Voice Recognition works by transforming each sample in an audio stream, guessing what pronunciation that sample might represent, and in turn, what word it might represent. This involves both an Acoustic Model, and a Language Model to guide probabilities, and a number of algorithms to determine the result based off of those probabilities. One key thing here is that bad results are usually not code bugs, but training deficiencies. The Acoustic Models are trained by hundreds of hours of voice, but the free models are not as robust as comercial offerings. If you want to do something about it, go to Vox Forge and contribute some audio. Restricting the language model goes a long way towards improving the results, as does training the Acoustic Model to your voice. For my project, restricting the language model was the only option since my Acoustic Models need to be speaker independent.
I investigated 2 packages, Pocket Sphinx and Julius. Pocket Sphinx is the evolution of a long line of Voice Recognition packages based in C and developed by people in CMU. Julius is a package developed most actively for the Japanese Language, but is still language agnostic.
I had fun cleaning up the Mac experience for both of these projects.

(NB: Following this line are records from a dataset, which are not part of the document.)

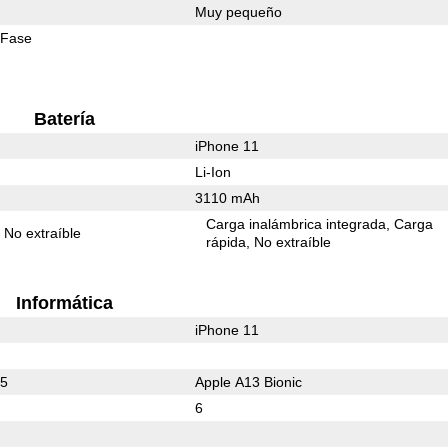
Muy pequeño
 Fase
Batería
iPhone 11
Li-Ion
3110 mAh
Carga inalámbrica integrada
Carga
No extraíble
rápida
No extraíble
Informática
iPhone 11
65
Apple A13 Bionic
6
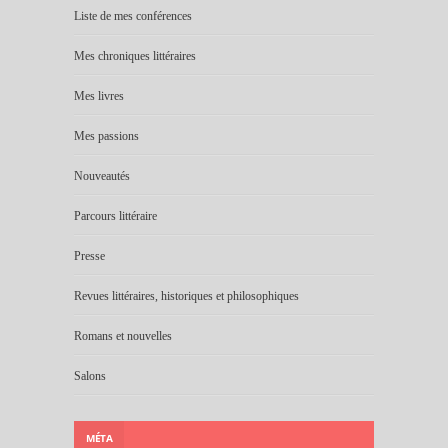
Liste de mes conférences
Mes chroniques littéraires
Mes livres
Mes passions
Nouveautés
Parcours littéraire
Presse
Revues littéraires, historiques et philosophiques
Romans et nouvelles
Salons
MÉTA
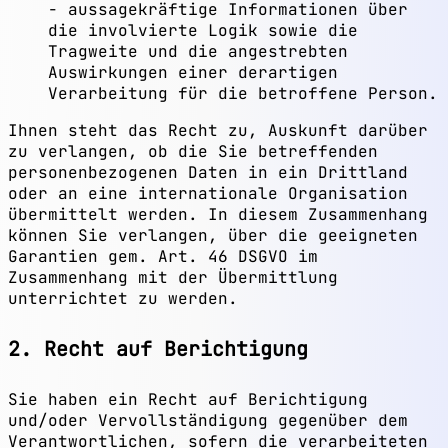
- aussagekräftige Informationen über
die involvierte Logik sowie die
Tragweite und die angestrebten
Auswirkungen einer derartigen
Verarbeitung für die betroffene Person.
Ihnen steht das Recht zu, Auskunft darüber
zu verlangen, ob die Sie betreffenden
personenbezogenen Daten in ein Drittland
oder an eine internationale Organisation
übermittelt werden. In diesem Zusammenhang
können Sie verlangen, über die geeigneten
Garantien gem. Art. 46 DSGVO im
Zusammenhang mit der Übermittlung
unterrichtet zu werden.
2. Recht auf Berichtigung
Sie haben ein Recht auf Berichtigung
und/oder Vervollständigung gegenüber dem
Verantwortlichen, sofern die verarbeiteten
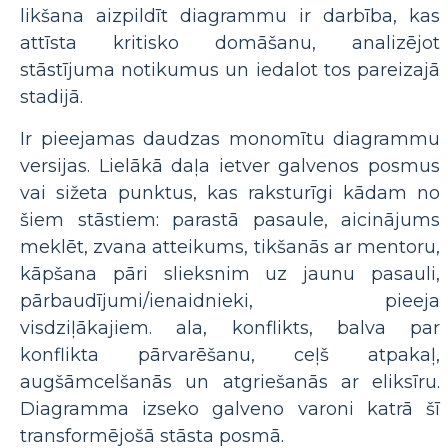
likšana aizpildīt diagrammu ir darbība, kas
attīsta kritisko domāšanu, analizējot
stāstījuma notikumus un iedalot tos pareizajā
stadijā.
Ir pieejamas daudzas monomītu diagrammu
versijas. Lielākā daļa ietver galvenos posmus
vai sižeta punktus, kas raksturīgi kādam no
šiem stāstiem: parastā pasaule, aicinājums
meklēt, zvana atteikums, tikšanās ar mentoru,
kāpšana pāri slieksnim uz jaunu pasauli,
pārbaudījumi/ienaidnieki, pieeja
visdziļākajiem. ala, konflikts, balva par
konflikta pārvarēšanu, ceļš atpakaļ,
augšāmcelšanās un atgriešanās ar eliksīru.
Diagramma izseko galveno varoni katrā šī
transformējošā stāsta posmā.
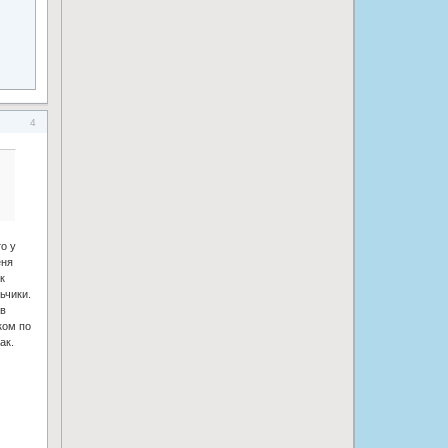
4
о у
еня
к
ьчики.
ев
ком по
ак.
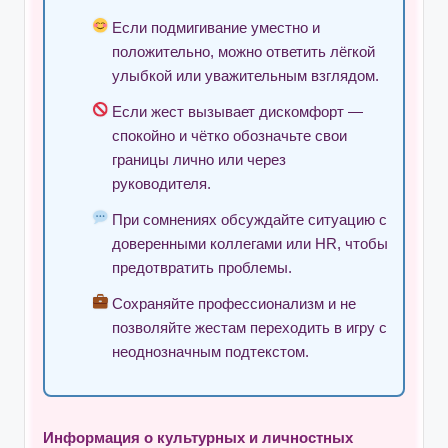
Если подмигивание уместно и
положительно, можно ответить лёгкой
улыбкой или уважительным взглядом.
Если жест вызывает дискомфорт —
спокойно и чётко обозначьте свои
границы лично или через
руководителя.
При сомнениях обсуждайте ситуацию с
доверенными коллегами или HR, чтобы
предотвратить проблемы.
Сохраняйте профессионализм и не
позволяйте жестам переходить в игру с
неоднозначным подтекстом.
Информация о культурных и личностных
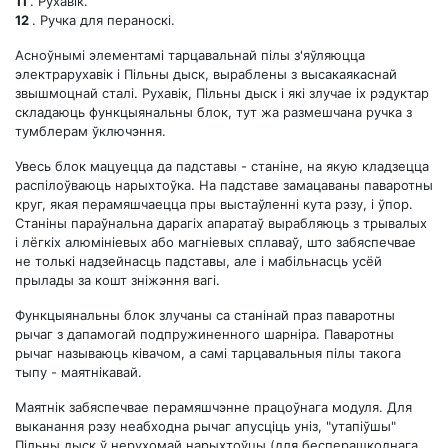
11
. Рухавік.
12
. Ручка для пераноскі.
Асноўнымі элементамі тарцавальнай пілы з'яўляюцца
электрарухавік і Пільны дыск, выраблены з высакаякаснай
звышмоцнай сталі. Рухавік, Пільны дыск і які злучае іх рэдуктар
складаюць функцыянальны блок, тут жа размешчана ручка з
тумблерам ўключэння.
Увесь блок мацуецца да падставы - станіне, на якую кладзецца
распілоўваюць нарыхтоўка. На падставе замацаваны паваротны
круг, якая перамяшчаецца пры выстаўленні кута рэзу, і ўпор.
Станіны параўнальна дарагіх апаратаў вырабляюць з трывалых
і лёгкіх алюмініевых або магніевых сплаваў, што забяспечвае
не толькі надзейнасць падставы, але і мабільнасць усёй
прылады за кошт зніжэння вагі.
Функцыянальны блок злучаны са станінай праз паваротны
рычаг з дапамогай подпружиненного шарніра. Паваротны
рычаг называюць ківачом, а самі тарцавальныя пілы такога
тыпу - маятнікавай.
Маятнік забяспечвае перамяшчэнне працоўнага модуля. Для
выканання рэзу неабходна рычаг апусціць уніз, "утапіўшы"
Пільны дыск ў нерухомай нарыхтоўцы (для бесперашкоднага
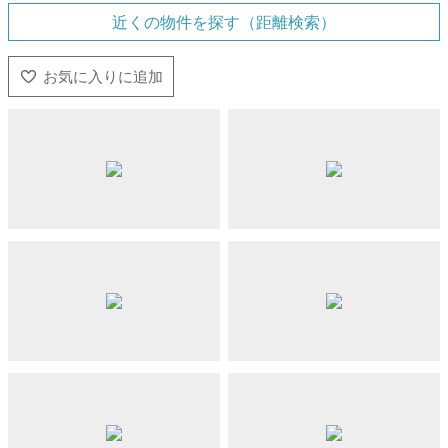
近くの物件を探す（距離検索）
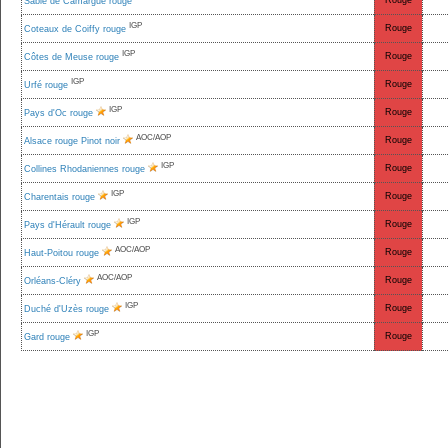
Rouge
Sable de Camargue rouge
IGP
Rouge
Coteaux de Coiffy rouge
IGP
Rouge
Côtes de Meuse rouge
IGP
Rouge
Urfé rouge
IGP
Rouge
Pays d'Oc rouge
AOC/AOP
Rouge
Alsace rouge Pinot noir
IGP
Rouge
Collines Rhodaniennes rouge
IGP
Rouge
Charentais rouge
IGP
Rouge
Pays d'Hérault rouge
AOC/AOP
Rouge
Haut-Poitou rouge
AOC/AOP
Rouge
Orléans-Cléry
IGP
Rouge
Duché d'Uzès rouge
IGP
Rouge
Gard rouge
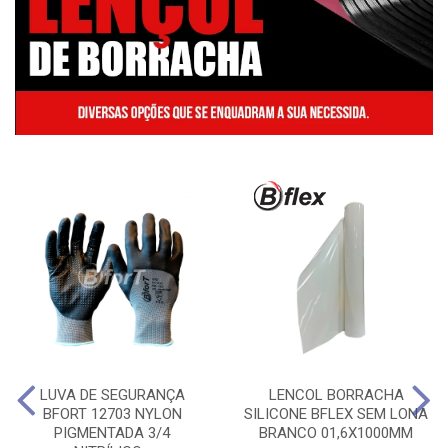
LUVA DE SEGURANÇA
LENCOL BORRACHA
BFORT 12703 NYLON
SILICONE BFLEX SEM LONA
PIGMENTADA 3/4
BRANCO 01,6X1000MM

Julius built fine but the CoreAudio driver was broken. Pocket Sphinx had a few compile errors under XCode and no clear way to build iPhone friendly libraries. So I submitted a new driver based off of the Audio Queue technology and submitted a patch that lets Pocket Sphinx build Mac and iPhone friendly binaries. It was great to submit patches to both of these projects. I still have an Audio Queue driver to write for Pocket Sphinx though!
So more on my project soon, but Pocket Sphinx is the package that I’m going to push forward with. This is largely due to the fact that the default Acoustic Models appeared to perform better than Julius. I’m hoping to use this for aligning text and audio, not Voice to Text or Voice commands. My challenge now is to see if this process helps even if it is only 60% accurate. But this spike solution is done, time to flesh out the rest of the code!